Determining the factors that influence RFS. (A) Determination of significant predictors for RFS through random survival forest. (B) Determination of significant predictors for RFS through eXtreme Gradient Boosting. (C) Visualization of overlapping variables between random survival forest and eXtreme Gradient Boosting. AFP, alpha‐fetoprotein; ALP, alkaline phosphatase; ALT, alanine aminotransferase; APTT, activated partial thromboplastin time; AST, aspartate aminotransferase; BCLC, Barcelona Clinic Liver Cancer; DBIL, direct bilirubin; GGT, gamma glutamyl transpeptidase; TBIL, total bilirubin; WBC, white blood cell.

Subsequently, the XGBoost algorithm was utilized. XGBoost is a powerful gradient‐boosting framework that can also effectively handle high‐dimensional data and capture non‐linear relationships. It provided another set of variable importance rankings for predicting RFS. Figure 2B visually presents the top 15 key variables selected by the XGBoost algorithm, including GGT, DBIL, glucose, APTT, total protein, platelet, potassium, chloride, AFP, age, TBIL, fibrinogen, monocyte, ALT, and WBC.

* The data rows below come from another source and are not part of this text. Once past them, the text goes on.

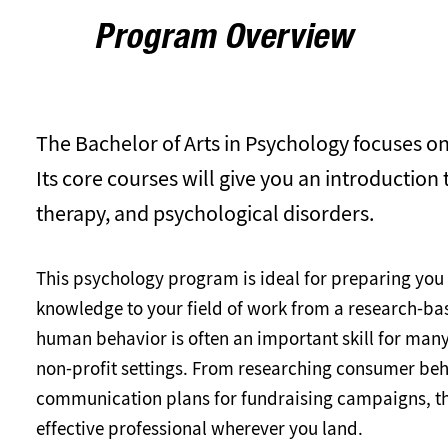
Program Overview
The Bachelor of Arts in Psychology focuses o
Its core courses will give you an introduction
therapy, and psychological disorders.
This psychology program is ideal for preparing you
knowledge to your field of work from a research-bas
human behavior is often an important skill for many
non-profit settings. From researching consumer beh
communication plans for fundraising campaigns, th
effective professional wherever you land.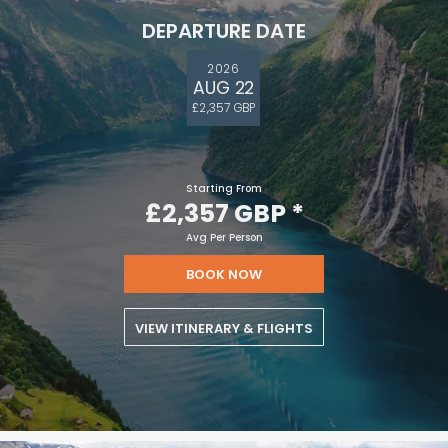
DEPARTURE DATE
2026
AUG 22
£2,357 GBP
Starting From
£2,357 GBP
*
Avg Per Person
BOOK NOW
VIEW ITINERARY & FLIGHTS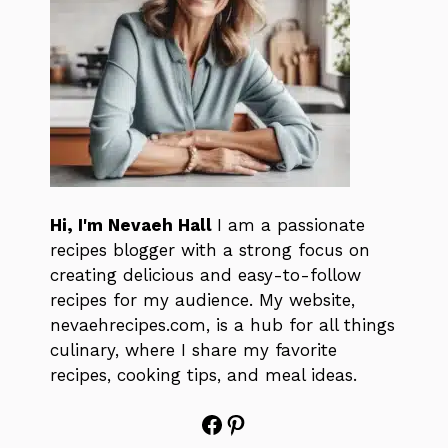
Hi, I'm Nevaeh Hall
I am a passionate
recipes blogger with a strong focus on
creating delicious and easy-to-follow
recipes for my audience. My website,
nevaehrecipes.com, is a hub for all things
culinary, where I share my favorite
recipes, cooking tips, and meal ideas.
Facebook
Pinterest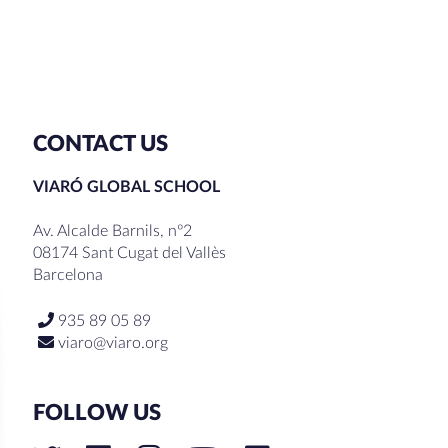
CONTACT US
VIARÓ GLOBAL SCHOOL
Av. Alcalde Barnils, nº2
08174 Sant Cugat del Vallès
Barcelona
935 89 05 89
viaro@viaro.org
FOLLOW US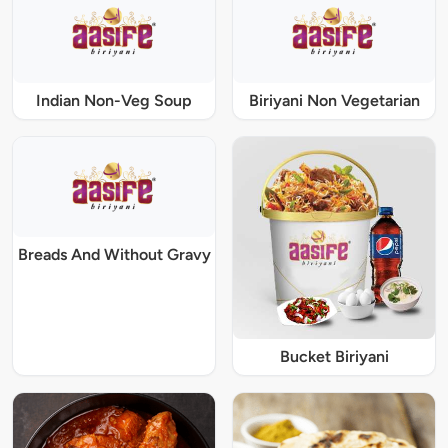
Indian Non-Veg Soup
Biriyani Non Vegetarian
Breads And Without Gravy
Bucket Biriyani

After obtaining the variable rankings from both RSF and XGBoost, we took the intersection of the important variables identified by these two methods. This intersection step was crucial as it helped to filter out variables that might be over‐emphasized by only one method and focused on the variables that were consistently important across different machine‐learning approaches. Figure 2C shows the intersection results, including GGT, DBIL, APTT, potassium, age, TBIL, fibrinogen, monocyte, and ALT.

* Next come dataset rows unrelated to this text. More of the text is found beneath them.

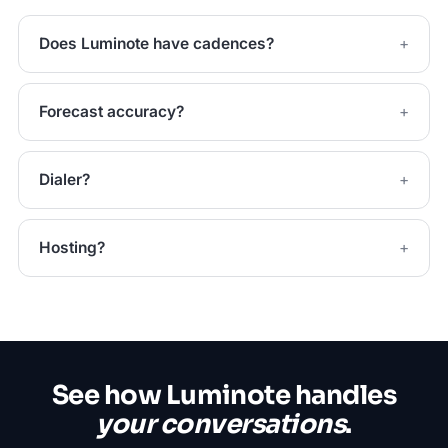
Does Luminote have cadences?
Forecast accuracy?
Dialer?
Hosting?
See how Luminote handles
your conversations
.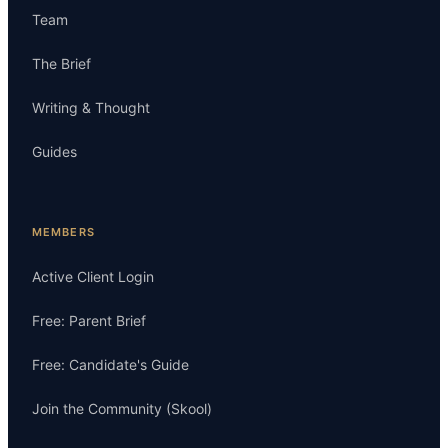
Team
The Brief
Writing & Thought
Guides
MEMBERS
Active Client Login
Free: Parent Brief
Free: Candidate's Guide
Join the Community (Skool)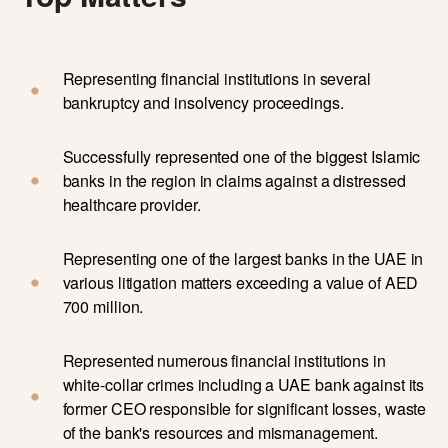
Representing financial institutions in several
bankruptcy and insolvency proceedings.
Successfully represented one of the biggest Islamic
banks in the region in claims against a distressed
healthcare provider.
Representing one of the largest banks in the UAE in
various litigation matters exceeding a value of AED
700 million.
Represented numerous financial institutions in
white-collar crimes including a UAE bank against its
former CEO responsible for significant losses, waste
of the bank's resources and mismanagement.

Finally, the variables in the intersection were entered into a multivariate Cox regression analysis. Cox regression, a semi‐parametric model, is widely used in survival analysis to assess the relationship between covariates and the hazard of an event (in this case, recurrence). By adjusting for potential confounders, multivariate Cox regression provided hazard ratios (HRs) and 95% confidence intervals (CIs) for each predictor, offering a clear understanding of their impact on RFS. Figure 3 presents that through multivariate Cox regression, GGT, APTT, Age, and ALT were identified as independent risk factors affecting RFS. This comprehensive approach enabled us to identify the key factors that truly influence RFS in HCC patients after treatment.

FIGURE 3.

FIGURE 3

Results of the multivariate Cox regression analysis. ALT, alanine aminotransferase; APTT, activated partial thromboplastin time; DBIL, direct bilirubin; GGT, gamma glutamyl transpeptidase; TBIL, total bilirubin. *p < 0.05; ***p < 0.001.

3.3. Developing Nomogram for RFS Prediction Based on the Factors

Based on the identified factors including GGT, APTT, Age, and ALT, we developed a nomogram for predicting 1‐, 3‐, and 5‐year RFS (Figure 4). Leveraging the results from the multivariate Cox regression analysis, the relative contributions of each factor to RFS were determined. These were then converted into a point‐based scoring system. For each patient, the values of GGT, APTT, Age, and ALT are translated into corresponding points. Summing these points allows for an estimation of the 1‐, 3‐, and 5‐year RFS probabilities, presenting a user‐friendly tool for clinicians to make prognosis predictions.

FIGURE 4.

FIGURE 4

Nomogram for predicting 1‐, 3‐, and 5‐year RFS. ALT, alanine aminotransferase; APTT, activated partial thromboplastin time; GGT, gamma glutamyl transpeptidase; RFS, recurrence‐free survival.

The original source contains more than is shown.